Cedera dapat terjadi dimana saja, tempat yang paling sering menyebabkan cedera pada anak adalah lingkungan sekolah, karena anak menghabiskan banyak waktunya di sekolah. Pemahaman siswa tentang penanganan cedera pada situasi pra-rumah sakit masih menjadi masalah di sekolah karena sebagian besar siswa-siswi belum paham tentang penanganan cedera pada situasi pra-rumah sakit. Pertolongan yang buruk sebelum pasien mendapatkan pertolongan di rumah sakit sampai saat ini masih menjadi masalah yang sulit dipecahkan karena siswa-siswi sering menyepelekan cedera yang dialami. Untuk itu perlu diberikan edukasi tentang penanganan cedera pada situasi pra-rumah sakit di sekolah. Kegiatan pengabdian masyarakat ini bertujuan untuk meningkatkan pengetahuan siswa-siswi tentang penanganan cedera pada situasi pra-rumah sakit. Kegiatan ini dilakukan di SMA Batik 1 Surakarta yang dihadiri oleh 63 siswa. Metode yang digunakan dalam kegiatan ini adalah ceramah, demonstrasi, dan tanya jawab. Sebelum dan setelah kegiatan tim pengabdi memberikan kuesioner untuk mengukur tingkat pengetahuan peserta sebelum dan setelah diberikan edukasi. Hasil analisis tingkat pengetahuan mayoritas dengan tingkat pengetahuan baik sebesar 71% dan meningkat menjadi 77%. Dapat disimpulkan bahwa setelah diberikan edukasi pengetahuan peserta tentang penanganan cedera pada situasi pra-rumah sakit di sekolah meningkat.


Kata kunci: cedera, edukasi, luka, pra rumah sakit


Injuries can occur anywhere, the most common place causing injuries to children is the school environment, because children spend a lot of time at school.

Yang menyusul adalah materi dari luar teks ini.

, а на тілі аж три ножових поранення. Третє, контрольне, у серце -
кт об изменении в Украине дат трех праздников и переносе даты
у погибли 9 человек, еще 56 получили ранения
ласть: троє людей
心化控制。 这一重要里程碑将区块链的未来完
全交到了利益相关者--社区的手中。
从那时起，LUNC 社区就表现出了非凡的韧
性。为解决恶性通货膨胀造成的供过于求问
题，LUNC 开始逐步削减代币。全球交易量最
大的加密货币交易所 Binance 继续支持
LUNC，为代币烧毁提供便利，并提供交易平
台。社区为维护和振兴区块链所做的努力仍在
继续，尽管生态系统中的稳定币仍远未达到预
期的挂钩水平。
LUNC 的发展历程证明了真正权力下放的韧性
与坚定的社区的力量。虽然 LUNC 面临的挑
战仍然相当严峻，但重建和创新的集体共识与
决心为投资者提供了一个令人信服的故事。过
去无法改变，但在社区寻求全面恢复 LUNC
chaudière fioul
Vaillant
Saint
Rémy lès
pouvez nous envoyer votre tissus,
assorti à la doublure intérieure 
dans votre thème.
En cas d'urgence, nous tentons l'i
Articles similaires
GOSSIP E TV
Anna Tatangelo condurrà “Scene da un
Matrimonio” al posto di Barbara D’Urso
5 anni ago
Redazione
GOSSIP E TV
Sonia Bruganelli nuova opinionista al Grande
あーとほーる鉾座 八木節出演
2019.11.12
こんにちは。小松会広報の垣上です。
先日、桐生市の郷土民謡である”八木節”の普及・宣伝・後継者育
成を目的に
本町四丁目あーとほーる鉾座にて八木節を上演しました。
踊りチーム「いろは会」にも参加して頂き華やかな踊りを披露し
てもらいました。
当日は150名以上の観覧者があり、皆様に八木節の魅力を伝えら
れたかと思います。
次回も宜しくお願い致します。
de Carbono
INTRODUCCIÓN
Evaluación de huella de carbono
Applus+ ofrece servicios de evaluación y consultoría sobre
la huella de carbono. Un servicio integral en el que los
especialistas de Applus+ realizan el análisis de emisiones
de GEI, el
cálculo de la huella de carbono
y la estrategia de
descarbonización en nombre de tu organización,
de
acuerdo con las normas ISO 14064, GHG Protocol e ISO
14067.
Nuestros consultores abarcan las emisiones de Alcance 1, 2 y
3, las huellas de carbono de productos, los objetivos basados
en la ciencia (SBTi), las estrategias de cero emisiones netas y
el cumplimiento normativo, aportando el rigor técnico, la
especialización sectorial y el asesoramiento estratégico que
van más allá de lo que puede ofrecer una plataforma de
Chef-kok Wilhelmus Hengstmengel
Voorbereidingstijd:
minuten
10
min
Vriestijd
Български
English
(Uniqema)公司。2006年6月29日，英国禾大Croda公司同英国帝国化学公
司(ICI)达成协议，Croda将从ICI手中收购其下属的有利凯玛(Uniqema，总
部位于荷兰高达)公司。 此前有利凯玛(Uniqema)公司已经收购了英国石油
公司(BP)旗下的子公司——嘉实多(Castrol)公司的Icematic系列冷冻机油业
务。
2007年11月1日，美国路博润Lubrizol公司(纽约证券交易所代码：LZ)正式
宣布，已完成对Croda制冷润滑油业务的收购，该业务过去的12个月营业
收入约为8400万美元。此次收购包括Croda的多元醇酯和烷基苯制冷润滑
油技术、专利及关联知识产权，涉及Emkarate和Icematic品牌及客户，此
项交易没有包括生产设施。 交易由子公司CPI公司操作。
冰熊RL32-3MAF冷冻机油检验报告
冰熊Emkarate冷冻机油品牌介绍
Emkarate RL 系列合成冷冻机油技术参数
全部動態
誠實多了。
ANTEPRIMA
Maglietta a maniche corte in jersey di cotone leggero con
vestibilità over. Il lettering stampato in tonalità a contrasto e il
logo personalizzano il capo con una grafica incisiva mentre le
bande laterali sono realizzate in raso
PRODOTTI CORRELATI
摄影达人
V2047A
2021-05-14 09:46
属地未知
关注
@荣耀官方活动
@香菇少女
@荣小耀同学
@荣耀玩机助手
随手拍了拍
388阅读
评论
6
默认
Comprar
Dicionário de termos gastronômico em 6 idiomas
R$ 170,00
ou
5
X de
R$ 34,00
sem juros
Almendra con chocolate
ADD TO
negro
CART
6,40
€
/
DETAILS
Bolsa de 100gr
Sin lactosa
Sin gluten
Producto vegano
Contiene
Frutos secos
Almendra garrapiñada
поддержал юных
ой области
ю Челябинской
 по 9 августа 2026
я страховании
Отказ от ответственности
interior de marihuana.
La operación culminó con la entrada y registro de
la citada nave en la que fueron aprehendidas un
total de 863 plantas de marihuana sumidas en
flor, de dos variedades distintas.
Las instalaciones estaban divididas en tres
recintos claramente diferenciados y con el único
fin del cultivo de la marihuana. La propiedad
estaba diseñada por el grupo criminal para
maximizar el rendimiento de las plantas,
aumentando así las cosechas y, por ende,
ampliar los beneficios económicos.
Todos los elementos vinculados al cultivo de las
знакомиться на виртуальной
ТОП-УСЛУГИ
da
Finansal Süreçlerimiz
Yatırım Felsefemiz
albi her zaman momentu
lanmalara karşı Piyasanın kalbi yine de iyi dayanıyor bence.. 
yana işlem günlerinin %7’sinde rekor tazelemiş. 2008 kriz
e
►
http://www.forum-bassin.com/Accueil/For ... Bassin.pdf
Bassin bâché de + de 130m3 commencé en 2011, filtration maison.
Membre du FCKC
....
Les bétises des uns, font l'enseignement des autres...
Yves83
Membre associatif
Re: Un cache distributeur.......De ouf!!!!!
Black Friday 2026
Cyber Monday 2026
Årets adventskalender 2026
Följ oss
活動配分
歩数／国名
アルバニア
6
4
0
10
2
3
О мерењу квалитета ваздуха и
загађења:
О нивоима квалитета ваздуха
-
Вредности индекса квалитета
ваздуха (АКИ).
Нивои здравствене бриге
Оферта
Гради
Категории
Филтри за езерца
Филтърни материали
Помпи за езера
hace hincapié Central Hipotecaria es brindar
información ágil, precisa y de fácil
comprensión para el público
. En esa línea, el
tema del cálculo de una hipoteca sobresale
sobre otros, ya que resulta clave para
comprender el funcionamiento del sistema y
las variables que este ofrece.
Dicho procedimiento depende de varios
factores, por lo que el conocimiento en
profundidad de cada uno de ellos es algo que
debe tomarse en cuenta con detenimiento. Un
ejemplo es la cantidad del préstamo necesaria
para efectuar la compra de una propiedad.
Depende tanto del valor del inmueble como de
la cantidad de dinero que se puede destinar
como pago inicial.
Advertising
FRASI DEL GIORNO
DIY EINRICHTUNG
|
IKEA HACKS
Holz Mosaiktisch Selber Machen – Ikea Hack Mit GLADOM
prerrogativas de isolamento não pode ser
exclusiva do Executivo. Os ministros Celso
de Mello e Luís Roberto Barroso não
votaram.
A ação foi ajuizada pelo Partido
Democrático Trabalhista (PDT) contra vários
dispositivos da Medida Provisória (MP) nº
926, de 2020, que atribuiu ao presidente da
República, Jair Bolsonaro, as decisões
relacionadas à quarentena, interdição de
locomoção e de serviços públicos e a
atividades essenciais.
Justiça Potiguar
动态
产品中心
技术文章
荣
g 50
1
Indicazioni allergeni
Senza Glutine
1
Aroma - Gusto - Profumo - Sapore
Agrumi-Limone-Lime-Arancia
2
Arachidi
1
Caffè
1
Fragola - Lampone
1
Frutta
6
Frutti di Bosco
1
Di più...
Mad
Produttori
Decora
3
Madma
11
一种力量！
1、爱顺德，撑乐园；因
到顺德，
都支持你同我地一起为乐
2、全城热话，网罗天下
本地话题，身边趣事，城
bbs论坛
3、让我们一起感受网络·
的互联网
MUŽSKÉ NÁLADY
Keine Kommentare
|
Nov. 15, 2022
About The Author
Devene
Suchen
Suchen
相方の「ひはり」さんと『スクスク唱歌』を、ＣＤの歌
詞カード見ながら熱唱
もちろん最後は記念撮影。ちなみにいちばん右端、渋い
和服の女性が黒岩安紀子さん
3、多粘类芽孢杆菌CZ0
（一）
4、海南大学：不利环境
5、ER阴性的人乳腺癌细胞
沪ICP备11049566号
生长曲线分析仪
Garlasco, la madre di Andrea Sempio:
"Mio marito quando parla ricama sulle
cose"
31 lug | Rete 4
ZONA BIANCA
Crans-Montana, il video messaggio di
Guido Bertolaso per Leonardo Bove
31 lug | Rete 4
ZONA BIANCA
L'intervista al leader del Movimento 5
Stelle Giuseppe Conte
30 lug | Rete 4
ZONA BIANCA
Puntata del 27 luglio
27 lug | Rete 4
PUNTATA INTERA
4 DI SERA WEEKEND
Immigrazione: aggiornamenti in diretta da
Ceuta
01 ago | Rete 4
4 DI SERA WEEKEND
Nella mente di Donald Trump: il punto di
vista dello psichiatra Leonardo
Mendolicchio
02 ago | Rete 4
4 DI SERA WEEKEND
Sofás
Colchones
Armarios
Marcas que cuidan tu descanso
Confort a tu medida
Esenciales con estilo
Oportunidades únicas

Students' understanding of pre-hospital injury management remains a problem in schools because most students do not understand how to handle injuries in pre-hospital situations. Poor care before patients receive help at the hospital remains a difficult problem to solve because students often underestimate the extent of injuries they experience. Therefore, it is necessary to provide education about pre-hospital injury management in schools. This community service activity aims to increase students' knowledge about pre-hospital injury management. This activity was carried out at SMA Batik 1 Surakarta and was attended by 63 students. The methods used in this activity were lectures, demonstrations, and questions and answers. Before and after the activity, the community service team administered questionnaires to measure the level of knowledge of participants before and after being given education. The results of the analysis of the level of knowledge of the majority with a good level of knowledge of 71% and increased to 77%. It can be concluded that after being given education, participants' knowledge about pre-hospital injury management in schools increased.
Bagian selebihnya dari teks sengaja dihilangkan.